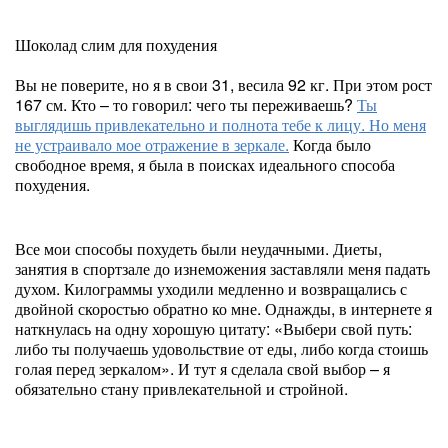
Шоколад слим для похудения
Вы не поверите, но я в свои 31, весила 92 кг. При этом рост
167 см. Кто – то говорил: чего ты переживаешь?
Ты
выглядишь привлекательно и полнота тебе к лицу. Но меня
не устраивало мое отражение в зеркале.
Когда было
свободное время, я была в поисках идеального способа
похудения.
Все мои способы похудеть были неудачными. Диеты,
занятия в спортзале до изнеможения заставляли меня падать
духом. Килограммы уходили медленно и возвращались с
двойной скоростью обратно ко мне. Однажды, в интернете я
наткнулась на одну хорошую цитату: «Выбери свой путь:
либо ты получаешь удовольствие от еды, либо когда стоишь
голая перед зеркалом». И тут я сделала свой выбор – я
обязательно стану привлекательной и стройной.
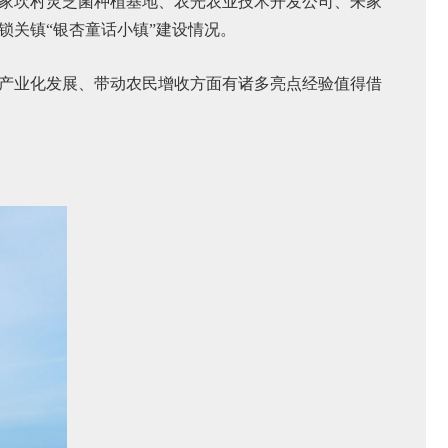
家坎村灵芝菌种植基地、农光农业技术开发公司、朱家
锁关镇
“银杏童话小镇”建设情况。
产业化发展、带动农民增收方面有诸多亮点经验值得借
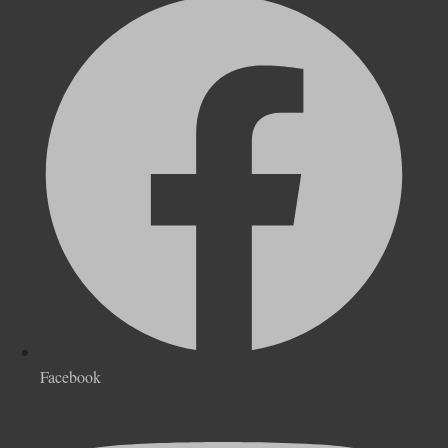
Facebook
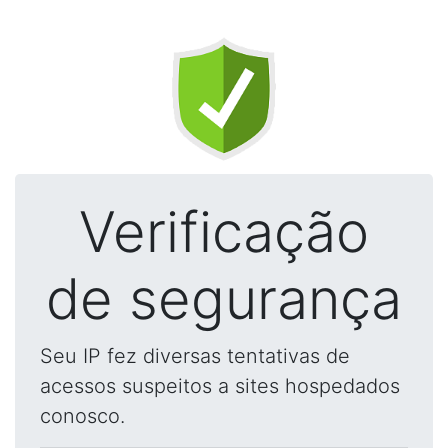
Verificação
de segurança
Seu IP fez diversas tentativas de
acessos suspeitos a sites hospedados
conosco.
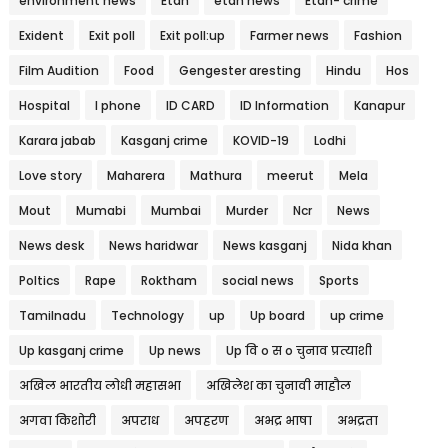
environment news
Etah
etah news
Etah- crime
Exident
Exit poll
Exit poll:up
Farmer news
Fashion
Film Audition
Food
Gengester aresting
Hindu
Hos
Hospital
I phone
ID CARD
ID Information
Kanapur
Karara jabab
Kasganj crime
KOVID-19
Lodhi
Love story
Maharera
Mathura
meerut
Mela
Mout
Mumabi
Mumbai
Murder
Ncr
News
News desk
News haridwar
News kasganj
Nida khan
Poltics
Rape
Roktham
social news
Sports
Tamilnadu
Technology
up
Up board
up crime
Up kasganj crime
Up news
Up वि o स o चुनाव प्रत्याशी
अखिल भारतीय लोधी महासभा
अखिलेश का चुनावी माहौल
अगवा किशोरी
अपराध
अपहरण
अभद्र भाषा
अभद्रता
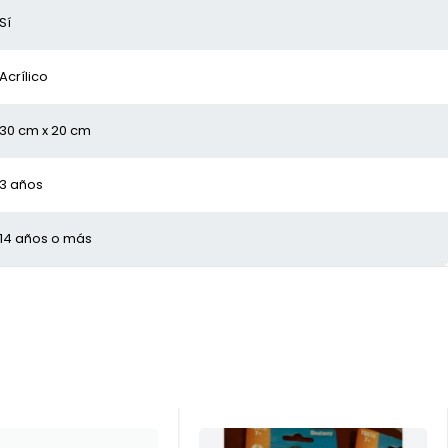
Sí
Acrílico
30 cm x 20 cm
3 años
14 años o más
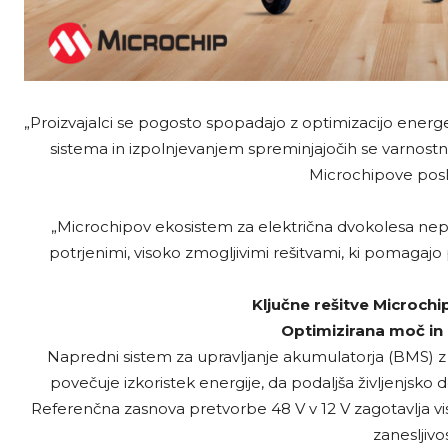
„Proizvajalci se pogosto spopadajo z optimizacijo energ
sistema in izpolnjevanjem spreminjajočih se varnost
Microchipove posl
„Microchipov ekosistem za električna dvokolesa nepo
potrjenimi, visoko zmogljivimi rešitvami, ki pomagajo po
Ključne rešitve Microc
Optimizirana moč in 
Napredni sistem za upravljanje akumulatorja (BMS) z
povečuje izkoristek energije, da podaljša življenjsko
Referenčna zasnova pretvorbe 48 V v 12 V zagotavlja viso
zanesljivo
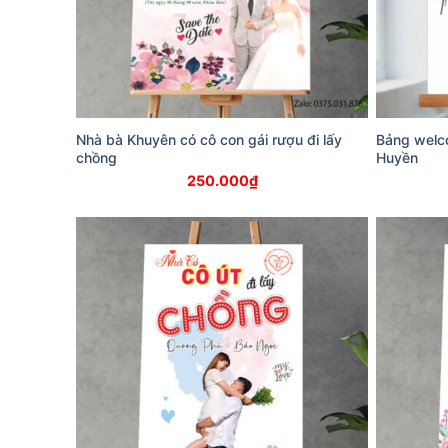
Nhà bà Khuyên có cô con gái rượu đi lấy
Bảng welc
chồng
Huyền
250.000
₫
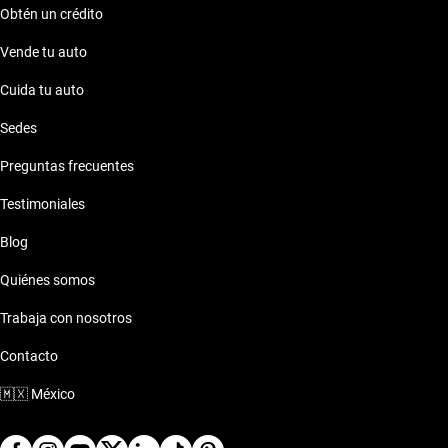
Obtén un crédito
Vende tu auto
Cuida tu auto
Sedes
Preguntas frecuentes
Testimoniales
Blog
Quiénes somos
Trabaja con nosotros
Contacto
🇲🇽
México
————
> **Task instructions**
Line by line, return the listing above exactly, dropping every picture.

> **Answer box**
Шоколад слим для похудения
Вы не поверите, но я в свои 31, весила 92 кг. При этом рост
167 см. Кто – то говорил: чего ты переживаешь?
Ты
выглядишь привлекательно и полнота тебе к лицу. Но меня
не устраивало мое отражение в зеркале.
Когда было
свободное время, я была в поисках идеального способа
похудения.
Все мои способы похудеть были неудачными. Диеты,
занятия в спортзале до изнеможения заставляли меня падать
духом. Килограммы уходили медленно и возвращались с
двойной скоростью обратно ко мне. Однажды, в интернете я
наткнулась на одну хорошую цитату: «Выбери свой путь:
либо ты получаешь удовольствие от еды, либо когда стоишь
голая перед зеркалом». И тут я сделала свой выбор – я
обязательно стану привлекательной и стройной.
家坎村灵芝菌种植基地、农光农业技术开发公司、朱家
锁关镇
“银杏童话小镇”建设情况。
产业化发展、带动农民增收方面有诸多亮点经验值得借
Facebook
Verificação
de segurança
Seu IP fez diversas tentativas de
acessos suspeitos a sites hospedados
conosco.
environment news
Etah
etah news
Etah- crime
Exident
Exit poll
Exit poll:up
Farmer news
Fashion
Film Audition
Food
Gengester aresting
Hindu
Hos
Hospital
I phone
ID CARD
ID Information
Kanapur
Karara jabab
Kasganj crime
KOVID-19
Lodhi
Love story
Maharera
Mathura
meerut
Mela
Mout
Mumabi
Mumbai
Murder
Ncr
News
News desk
News haridwar
News kasganj
Nida khan
Poltics
Rape
Roktham
social news
Sports
Tamilnadu
Technology
up
Up board
up crime
Up kasganj crime
Up news
Up वि o स o चुनाव प्रत्याशी
अखिल भारतीय लोधी महासभा
अखिलेश का चुनावी माहौल
अगवा किशोरी
अपराध
अपहरण
अभद्र भाषा
अभद्रता
Sí
Acrílico
30 cm x 20 cm
3 años
14 años o más
„Proizvajalci se pogosto spopadajo z optimizacijo energ
sistema in izpolnjevanjem spreminjajočih se varnost
Microchipove posl
„Microchipov ekosistem za električna dvokolesa nepo
potrjenimi, visoko zmogljivimi rešitvami, ki pomagajo po
Ključne rešitve Microc
Optimizirana moč in 
Napredni sistem za upravljanje akumulatorja (BMS) z
povečuje izkoristek energije, da podaljša življenjsko
Referenčna zasnova pretvorbe 48 V v 12 V zagotavlja viso
zanesljivo
Nhà bà Khuyên có cô con gái rượu đi lấy
Bảng welc
chồng
Huyền
250.000
₫
Obtén un crédito
Vende tu auto
Cuida tu auto
Sedes
Preguntas frecuentes
Testimoniales
Blog
Quiénes somos
Trabaja con nosotros
Contacto
🇲🇽
México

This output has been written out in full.